Río Negro intenta revertir la tendencia inyectando $ 35 millones en agosto.
El fin de semana se informó sobre erogaciones de casi 35 millones en lo que va del mes.
La reducción de la inversión pública es un indicativo de impacto directo en la economía, especialmente en el mercado laboral. Todos los registros consignan la disminución de ese índice en el Estado provincial.
El detalle oficial –que Río Negro informó a Economía de Nación– consigna una baja del 26% en el primer semestre, cayendo la inversión directa en "construcciones" desde 213,3 millones en el 2011 a 157,8 millones en el 2012.
La caída fue de 35,5 millones a 26,3 millones mensuales. Casi 56 millones en el semestre, es decir, un 9,4 millones por mes.
Además de esa contracción nominal, debe computarse la inflación y el incremento del costo de construcción.

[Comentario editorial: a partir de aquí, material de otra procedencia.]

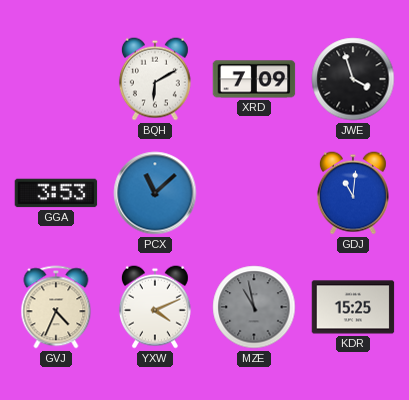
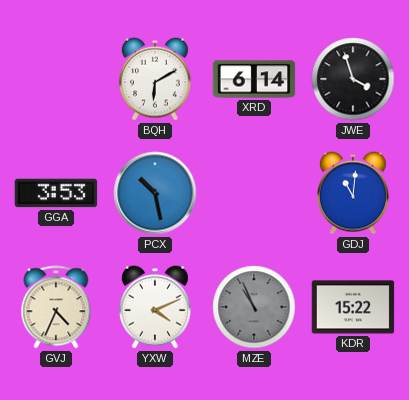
XRD: 7:09 -> 6:14
PCX: 11:08 -> 10:28
MZE: 10:58 -> 10:56
KDR: 15:25 -> 15:22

En julio, la proyección –según datos de la Contaduría– se mantuvo en una baja similar (un 25%), considerando desembolsos de 230 millones en los primeros siete meses del 2011 frente a 173,6 millones de igual periodo de este año.
Este fin de semana el gobierno informó del pago de casi 35 millones a contratistas en lo que va de agosto, destacando "una inversión de 230,5 millones" en todo el 2012. Ese desembolso significa un fuerte crecimiento, con el propósito de revertir la tendencia.

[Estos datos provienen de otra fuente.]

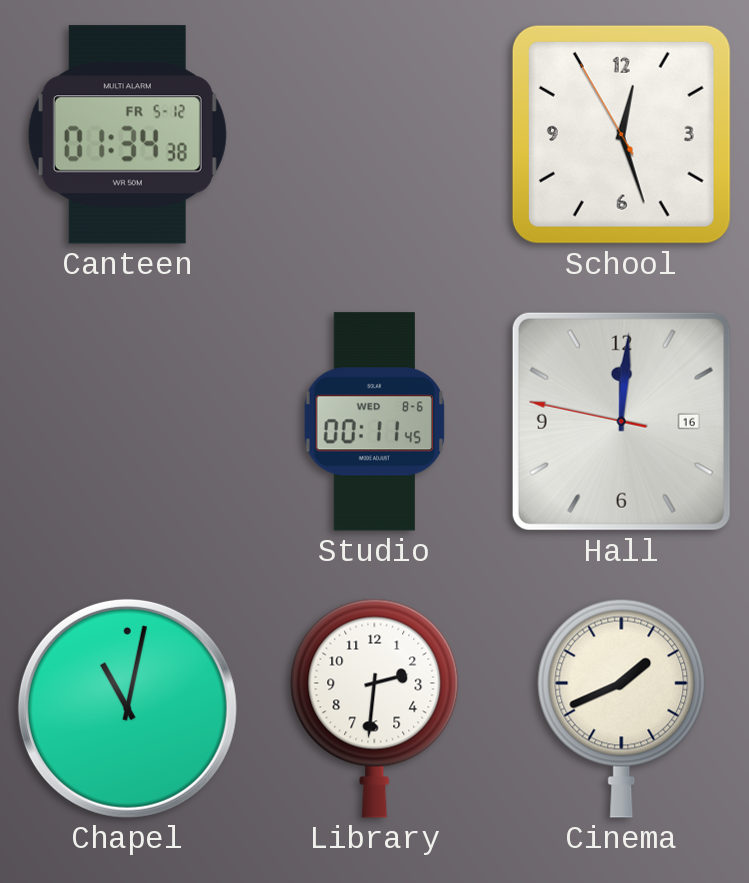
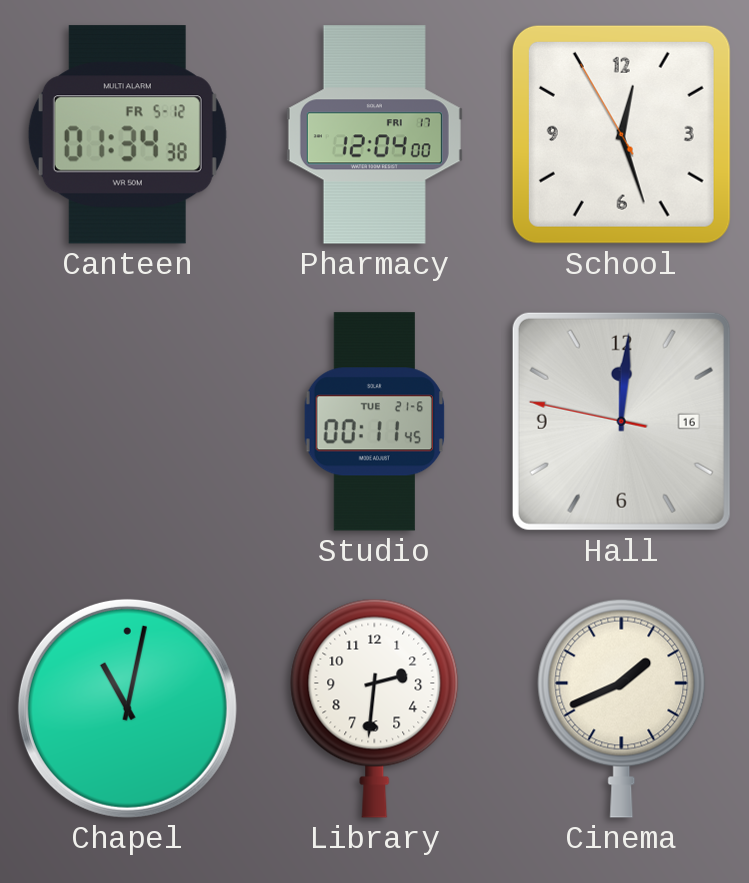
Pharmacy: none -> 12:04
Studio date: WED 8-6 -> TUE 21-6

La disminución de las obras se corresponde con la concentración de los fondos para las obligaciones salariales frente a la escasez de recursos.
Hace algunos días, el ministro de Economía, Alejandro Palmieri entendió que esa primacía de las erogaciones en personal es un efecto inevitable en el marco de la contención de los gastos corrientes.
En referencia a las construcciones, Palmieri admitió una baja, pero también consideró que "en los años de elecciones -como el 2011- siempre se concretan más obras".
Esa consideración es cierta. Aún así, los índices detectados en el 2012 son inferiores incluso a sus pares del 2010 en casi el 7%. Esta declinación apareció también en la pulseada del oficialismo, especialmente centrada en la dificultad para la puesta en marcha de planes de viviendas.
El viernes, en un acto en Viedma, el senador Miguel Pichetto cuestionó esa demora en la ejecución y recordó que ese programa de financiamiento del Anses para viviendas en Río Negro tuvo la gestión de su hijo, el exministro Juan Manuel Pichetto. Horas después, el gobierno rionegrino informó del pago de casi 35 millones a las constructoras, incluyendo algo más de 8,5 millones por planes de viviendas del IPPV. Simultáneamente, el instituto comunicó del nivel de cobrabilidad en los planes habitacionales (ver aparte). Asimismo, la información gubernamental consignó que el IPPV abonó más de 100 millones, lo cual, "transparenta la decisión gubernamental de seguir avanzando para generar soluciones a una de las mayores necesidades", como la de "contar con una vivienda propia".